*** Records

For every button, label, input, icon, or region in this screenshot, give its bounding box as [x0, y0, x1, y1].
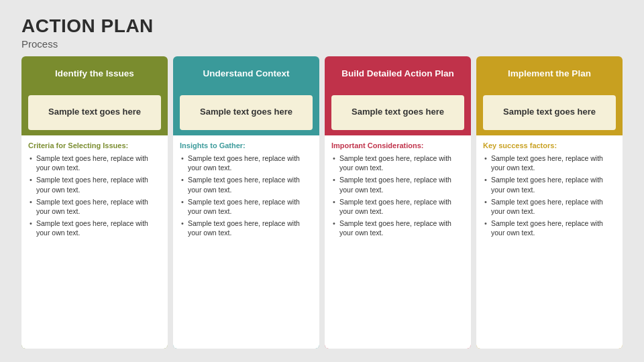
list-item: Sample text goes here, replace with your… [28, 154, 161, 172]
list-item: Sample text goes here, replace with your… [180, 175, 313, 194]
list-item: Sample text goes here, replace with your… [331, 197, 464, 216]
col-bullet-list-3: Sample text goes here, replace with your… [331, 154, 464, 343]
list-item: Sample text goes here, replace with your… [483, 154, 616, 172]
col-header-1: Identify the Issues [21, 56, 168, 91]
list-item: Sample text goes here, replace with your… [483, 175, 616, 194]
list-item: Sample text goes here, replace with your… [180, 197, 313, 216]
column-1: Identify the IssuesSample text goes here… [21, 56, 168, 349]
col-sample-box-3: Sample text goes here [331, 95, 464, 130]
col-body-1: Criteria for Selecting Issues:Sample tex… [21, 135, 168, 349]
list-item: Sample text goes here, replace with your… [331, 175, 464, 194]
list-item: Sample text goes here, replace with your… [28, 219, 161, 237]
list-item: Sample text goes here, replace with your… [28, 175, 161, 194]
list-item: Sample text goes here, replace with your… [331, 219, 464, 237]
column-4: Implement the PlanSample text goes hereK… [476, 56, 623, 349]
list-item: Sample text goes here, replace with your… [483, 197, 616, 216]
page-title: ACTION PLAN [21, 16, 623, 37]
page-subtitle: Process [21, 38, 623, 50]
col-body-3: Important Considerations:Sample text goe… [325, 135, 471, 349]
list-item: Sample text goes here, replace with your… [180, 219, 313, 237]
list-item: Sample text goes here, replace with your… [180, 154, 313, 172]
col-header-3: Build Detailed Action Plan [325, 56, 471, 91]
column-2: Understand ContextSample text goes hereI… [173, 56, 319, 349]
col-body-4: Key success factors:Sample text goes her… [476, 135, 623, 349]
col-header-4: Implement the Plan [476, 56, 623, 91]
col-body-title-2: Insights to Gather: [180, 141, 313, 150]
col-body-title-1: Criteria for Selecting Issues: [28, 141, 161, 150]
list-item: Sample text goes here, replace with your… [331, 154, 464, 172]
col-bullet-list-4: Sample text goes here, replace with your… [483, 154, 616, 343]
columns-container: Identify the IssuesSample text goes here… [21, 56, 623, 349]
col-bullet-list-2: Sample text goes here, replace with your… [180, 154, 313, 343]
col-body-title-3: Important Considerations: [331, 141, 464, 150]
col-sample-box-4: Sample text goes here [483, 95, 616, 130]
col-body-2: Insights to Gather:Sample text goes here… [173, 135, 319, 349]
column-3: Build Detailed Action PlanSample text go… [325, 56, 471, 349]
col-bullet-list-1: Sample text goes here, replace with your… [28, 154, 161, 343]
list-item: Sample text goes here, replace with your… [483, 219, 616, 237]
col-header-2: Understand Context [173, 56, 319, 91]
list-item: Sample text goes here, replace with your… [28, 197, 161, 216]
col-sample-box-2: Sample text goes here [180, 95, 313, 130]
col-sample-box-1: Sample text goes here [28, 95, 161, 130]
col-body-title-4: Key success factors: [483, 141, 616, 150]
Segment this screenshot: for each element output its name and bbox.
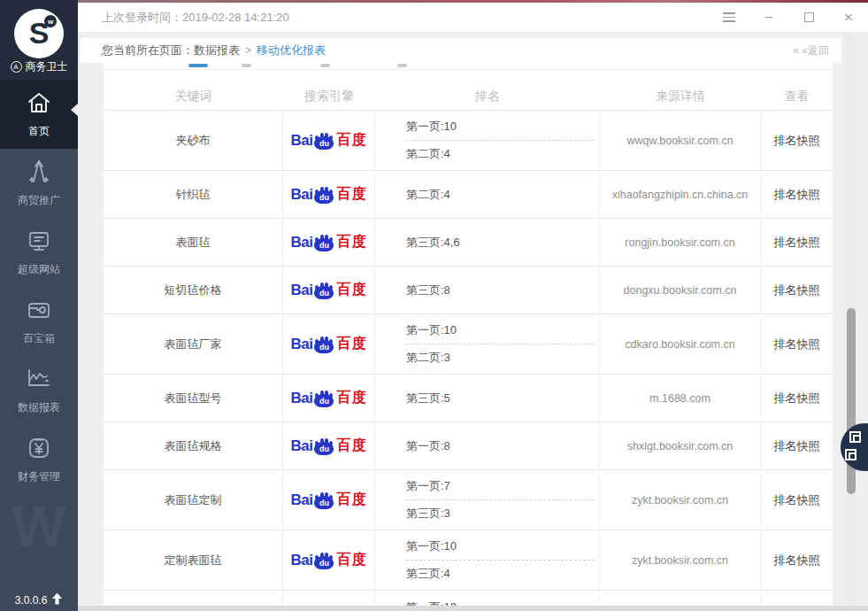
- baidu-paw-icon: du: [313, 187, 334, 204]
- baidu-logo: Baidu百度: [291, 281, 367, 299]
- keyword-cell: 表面毡: [104, 219, 283, 266]
- source-cell: dongxu.booksir.com.cn: [600, 267, 761, 313]
- sidebar-item-home[interactable]: 首页: [0, 80, 78, 149]
- baidu-logo: Baidu百度: [291, 389, 367, 407]
- col-header-source: 来源详情: [600, 89, 761, 104]
- website-icon: [26, 228, 52, 257]
- toolbox-icon: [26, 297, 52, 326]
- baidu-logo: Baidu百度: [291, 491, 367, 509]
- source-cell: wwqw.booksir.com.cn: [600, 111, 761, 170]
- maximize-icon[interactable]: [802, 11, 816, 25]
- rank-cell: 第一页:10: [375, 591, 600, 606]
- breadcrumb-current[interactable]: 移动优化报表: [257, 43, 326, 58]
- baidu-cn-text: 百度: [336, 491, 366, 509]
- keyword-cell: [104, 591, 283, 606]
- minimize-icon[interactable]: −: [762, 11, 776, 25]
- snapshot-link[interactable]: 排名快照: [774, 133, 820, 149]
- snapshot-link[interactable]: 排名快照: [774, 336, 820, 352]
- source-cell: [600, 591, 761, 606]
- sidebar-item-report[interactable]: 数据报表: [0, 356, 78, 425]
- baidu-logo: Baidu百度: [291, 437, 367, 455]
- baidu-paw-icon: du: [313, 553, 334, 569]
- baidu-logo: Baidu百度: [291, 335, 367, 353]
- sidebar-item-promotion[interactable]: 商贸推广: [0, 149, 78, 218]
- sidebar-item-label: 财务管理: [18, 469, 60, 484]
- rank-divider: [406, 499, 595, 500]
- app-logo-icon: S w: [14, 9, 64, 58]
- view-cell: 排名快照: [761, 470, 833, 530]
- engine-cell: Baidu百度: [283, 314, 375, 374]
- snapshot-link[interactable]: 排名快照: [774, 282, 820, 298]
- table-header: 关键词 搜索引擎 排名 来源详情 查看: [104, 82, 833, 111]
- baidu-cn-text: 百度: [336, 233, 366, 251]
- rank-value: 第一页:7: [406, 477, 450, 495]
- tab-indicator[interactable]: [242, 64, 251, 67]
- keyword-cell: 针织毡: [104, 171, 283, 218]
- tab-indicator[interactable]: [188, 64, 208, 67]
- source-cell: zykt.booksir.com.cn: [600, 530, 761, 590]
- snapshot-link[interactable]: 排名快照: [774, 235, 820, 251]
- menu-icon[interactable]: [722, 11, 736, 25]
- back-link[interactable]: « «返回: [793, 43, 829, 58]
- snapshot-link[interactable]: 排名快照: [774, 438, 820, 454]
- keyword-cell: 表面毡厂家: [104, 314, 283, 374]
- sidebar-item-finance[interactable]: 财务管理: [0, 425, 78, 494]
- sidebar-item-website[interactable]: 超级网站: [0, 218, 78, 287]
- view-cell: 排名快照: [761, 171, 833, 218]
- snapshot-link[interactable]: 排名快照: [774, 553, 820, 568]
- tab-indicator[interactable]: [320, 64, 330, 67]
- baidu-logo: Baidu百度: [291, 551, 367, 569]
- rank-cell: 第一页:10第二页:4: [375, 111, 600, 170]
- tab-indicator[interactable]: [397, 64, 407, 67]
- version-row: 3.0.0.6: [0, 592, 78, 607]
- sidebar-item-toolbox[interactable]: 百宝箱: [0, 287, 78, 356]
- update-arrow-icon[interactable]: [51, 592, 63, 607]
- table-row: 针织毡Baidu百度第二页:4xihaofangzhipin.cn.china.…: [104, 171, 833, 219]
- table-row: 表面毡Baidu百度第三页:4,6rongjin.booksir.com.cn排…: [104, 219, 833, 267]
- sidebar-item-label: 商贸推广: [18, 193, 60, 208]
- rank-cell: 第三页:8: [375, 267, 600, 313]
- app-window: S w A 商务卫士 首页商贸推广超级网站百宝箱数据报表财务管理 W 3.0.0…: [0, 0, 868, 611]
- col-header-rank: 排名: [375, 89, 600, 104]
- baidu-paw-icon: du: [313, 438, 334, 455]
- keyword-cell: 表面毡定制: [104, 470, 283, 530]
- baidu-cn-text: 百度: [336, 551, 366, 569]
- qr-icon: [845, 449, 856, 460]
- brand-name: 商务卫士: [26, 59, 68, 74]
- engine-cell: Baidu百度: [283, 422, 375, 469]
- baidu-paw-icon: du: [313, 492, 334, 509]
- baidu-bai-text: Bai: [291, 437, 313, 455]
- engine-cell: Baidu百度: [283, 530, 375, 590]
- baidu-bai-text: Bai: [291, 186, 313, 204]
- close-icon[interactable]: ×: [841, 11, 856, 25]
- sidebar: S w A 商务卫士 首页商贸推广超级网站百宝箱数据报表财务管理 W 3.0.0…: [0, 0, 78, 611]
- qr-code-button[interactable]: [841, 423, 868, 471]
- table-row: 表面毡厂家Baidu百度第一页:10第二页:3cdkaro.booksir.co…: [104, 314, 833, 375]
- snapshot-link[interactable]: 排名快照: [774, 391, 820, 406]
- snapshot-link[interactable]: 排名快照: [774, 492, 820, 508]
- baidu-bai-text: Bai: [291, 132, 313, 150]
- baidu-du-text: du: [313, 499, 334, 507]
- rank-cell: 第二页:4: [375, 171, 600, 218]
- source-cell: cdkaro.booksir.com.cn: [600, 314, 761, 374]
- window-bottom-edge: [78, 606, 868, 611]
- baidu-du-text: du: [313, 559, 334, 568]
- snapshot-link[interactable]: 排名快照: [774, 187, 820, 203]
- baidu-du-text: du: [313, 193, 334, 202]
- engine-cell: Baidu百度: [283, 219, 375, 266]
- view-cell: 排名快照: [761, 314, 833, 374]
- baidu-bai-text: Bai: [291, 282, 313, 299]
- source-cell: xihaofangzhipin.cn.china.cn: [600, 171, 761, 218]
- scrollbar-track[interactable]: [847, 35, 856, 606]
- view-cell: 排名快照: [761, 111, 833, 170]
- rank-value: 第一页:10: [406, 538, 457, 555]
- rank-value: 第一页:10: [406, 118, 457, 135]
- active-notch: [71, 104, 78, 116]
- baidu-bai-text: Bai: [291, 336, 313, 353]
- keyword-cell: 定制表面毡: [104, 530, 283, 590]
- view-cell: 排名快照: [761, 267, 833, 313]
- baidu-bai-text: Bai: [291, 390, 313, 407]
- engine-cell: Baidu百度: [283, 267, 375, 313]
- title-bar: 上次登录时间：2019-02-28 14:21:20 − ×: [78, 3, 868, 33]
- home-icon: [26, 89, 52, 119]
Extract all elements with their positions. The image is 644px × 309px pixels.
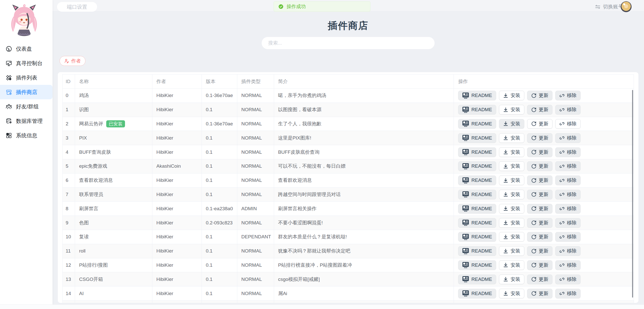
readme-button[interactable]: README (458, 133, 496, 143)
remove-button[interactable]: 移除 (555, 260, 581, 270)
update-button[interactable]: 更新 (527, 105, 552, 114)
install-button[interactable]: 安装 (499, 105, 524, 114)
sidebar-item-console[interactable]: 真寻控制台 (0, 56, 52, 70)
readme-button[interactable]: README (458, 176, 496, 185)
update-button[interactable]: 更新 (527, 260, 552, 270)
remove-button[interactable]: 移除 (555, 119, 581, 129)
update-button[interactable]: 更新 (527, 190, 552, 199)
button-label: README (471, 121, 492, 127)
unlink-icon (559, 206, 565, 211)
button-label: 移除 (567, 276, 577, 283)
remove-button[interactable]: 移除 (555, 246, 581, 256)
install-button[interactable]: 安装 (499, 218, 524, 228)
table-row: 7联系管理员HibiKier0.1NORMAL跨越空间与时间跟管理员对话READ… (62, 188, 634, 202)
update-button[interactable]: 更新 (527, 119, 552, 129)
readme-icon (462, 163, 469, 169)
readme-icon (462, 276, 469, 282)
install-button[interactable]: 安装 (499, 91, 524, 100)
install-button[interactable]: 安装 (499, 260, 524, 270)
readme-button[interactable]: README (458, 105, 496, 114)
update-button[interactable]: 更新 (527, 161, 552, 171)
install-button[interactable]: 安装 (499, 119, 524, 129)
update-button[interactable]: 更新 (527, 91, 552, 100)
install-button[interactable]: 安装 (499, 204, 524, 214)
install-button[interactable]: 安装 (499, 176, 524, 185)
update-button[interactable]: 更新 (527, 246, 552, 256)
remove-button[interactable]: 移除 (555, 289, 581, 298)
install-button[interactable]: 安装 (499, 246, 524, 256)
readme-button[interactable]: README (458, 289, 496, 298)
switch-account-button[interactable]: 切换账号 (595, 3, 623, 10)
button-label: 更新 (539, 121, 548, 127)
update-button[interactable]: 更新 (527, 204, 552, 214)
sidebar-item-dashboard[interactable]: 仪表盘 (0, 42, 52, 56)
readme-button[interactable]: README (458, 91, 496, 100)
remove-button[interactable]: 移除 (555, 91, 581, 100)
sidebar-item-system-info[interactable]: 系统信息 (0, 128, 52, 143)
remove-button[interactable]: 移除 (555, 190, 581, 199)
sidebar-item-database[interactable]: 数据库管理 (0, 114, 52, 128)
cell-version: 0.1 (202, 131, 237, 145)
search-input[interactable] (262, 37, 435, 49)
remove-button[interactable]: 移除 (555, 232, 581, 242)
sidebar-item-friends-groups[interactable]: 好友/群组 (0, 99, 52, 114)
readme-button[interactable]: README (458, 119, 496, 129)
button-label: 移除 (567, 149, 577, 156)
cell-actions: README安装更新移除 (454, 244, 634, 258)
button-label: 更新 (539, 248, 548, 254)
remove-button[interactable]: 移除 (555, 176, 581, 185)
download-icon (503, 277, 508, 282)
remove-button[interactable]: 移除 (555, 133, 581, 143)
readme-button[interactable]: README (458, 147, 496, 157)
install-button[interactable]: 安装 (499, 161, 524, 171)
remove-button[interactable]: 移除 (555, 161, 581, 171)
install-button[interactable]: 安装 (499, 275, 524, 284)
install-button[interactable]: 安装 (499, 232, 524, 242)
install-button[interactable]: 安装 (499, 289, 524, 298)
cell-version: 0.1 (202, 258, 237, 272)
button-label: 移除 (567, 163, 577, 169)
update-button[interactable]: 更新 (527, 232, 552, 242)
readme-button[interactable]: README (458, 218, 496, 228)
button-label: 安装 (511, 92, 520, 99)
cell-type: ADMIN (237, 202, 274, 216)
swap-arrows-icon (595, 4, 601, 9)
remove-button[interactable]: 移除 (555, 105, 581, 114)
update-button[interactable]: 更新 (527, 176, 552, 185)
cell-name: AI (75, 286, 152, 300)
table-row: 2网易云热评已安装HibiKier0.1-36e70aeNORMAL生了个人，我… (62, 117, 634, 131)
author-filter-button[interactable]: 作者 (60, 56, 85, 66)
install-button[interactable]: 安装 (499, 190, 524, 199)
unlink-icon (559, 291, 565, 296)
remove-button[interactable]: 移除 (555, 204, 581, 214)
readme-button[interactable]: README (458, 161, 496, 171)
update-button[interactable]: 更新 (527, 133, 552, 143)
readme-button[interactable]: README (458, 204, 496, 214)
update-button[interactable]: 更新 (527, 275, 552, 284)
remove-button[interactable]: 移除 (555, 147, 581, 157)
user-avatar[interactable] (621, 1, 632, 12)
readme-button[interactable]: README (458, 232, 496, 242)
install-button[interactable]: 安装 (499, 133, 524, 143)
vertical-scrollbar-thumb[interactable] (632, 90, 633, 298)
update-button[interactable]: 更新 (527, 289, 552, 298)
update-button[interactable]: 更新 (527, 147, 552, 157)
remove-button[interactable]: 移除 (555, 275, 581, 284)
readme-button[interactable]: README (458, 246, 496, 256)
cell-actions: README安装更新移除 (454, 89, 634, 103)
remove-button[interactable]: 移除 (555, 218, 581, 228)
port-settings-button[interactable]: 端口设置 (57, 2, 97, 12)
plugin-table-card: ID名称作者版本插件类型简介操作 0鸡汤HibiKier0.1-36e70aeN… (58, 72, 638, 303)
refresh-icon (531, 107, 536, 112)
cell-actions: README安装更新移除 (454, 272, 634, 286)
readme-button[interactable]: README (458, 275, 496, 284)
install-button[interactable]: 安装 (499, 147, 524, 157)
readme-button[interactable]: README (458, 190, 496, 199)
sidebar-item-plugin-list[interactable]: 插件列表 (0, 70, 52, 85)
horizontal-scrollbar-track[interactable] (0, 304, 644, 309)
readme-button[interactable]: README (458, 260, 496, 270)
button-label: 移除 (567, 262, 577, 268)
sidebar-item-plugin-store[interactable]: 插件商店 (0, 85, 52, 99)
cell-author: HibiKier (152, 103, 202, 117)
update-button[interactable]: 更新 (527, 218, 552, 228)
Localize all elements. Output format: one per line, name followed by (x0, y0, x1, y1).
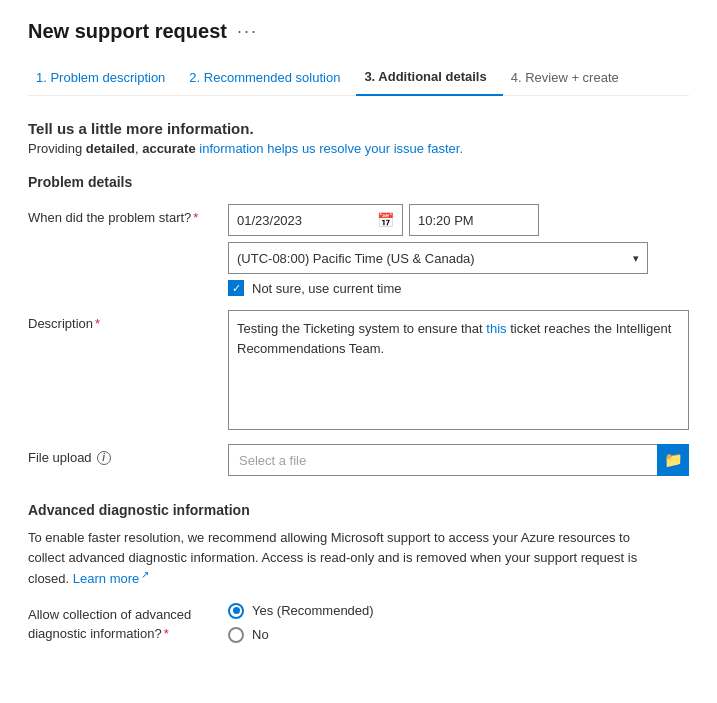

******

Task details: Filter the entries down to the lines that hold "source". Copy those lines.

Reply to the task:
- source-cell: dongxu.booksir.com.cn: [600, 267, 761, 313]
- col-header-source: 来源详情: [600, 89, 761, 104]
- source-cell: wwqw.booksir.com.cn: [600, 111, 761, 170]
- source-cell: [600, 591, 761, 606]
- source-cell: zykt.booksir.com.cn: [600, 530, 761, 590]
- source-cell: cdkaro.booksir.com.cn: [600, 314, 761, 374]
- source-cell: xihaofangzhipin.cn.china.cn: [600, 171, 761, 218]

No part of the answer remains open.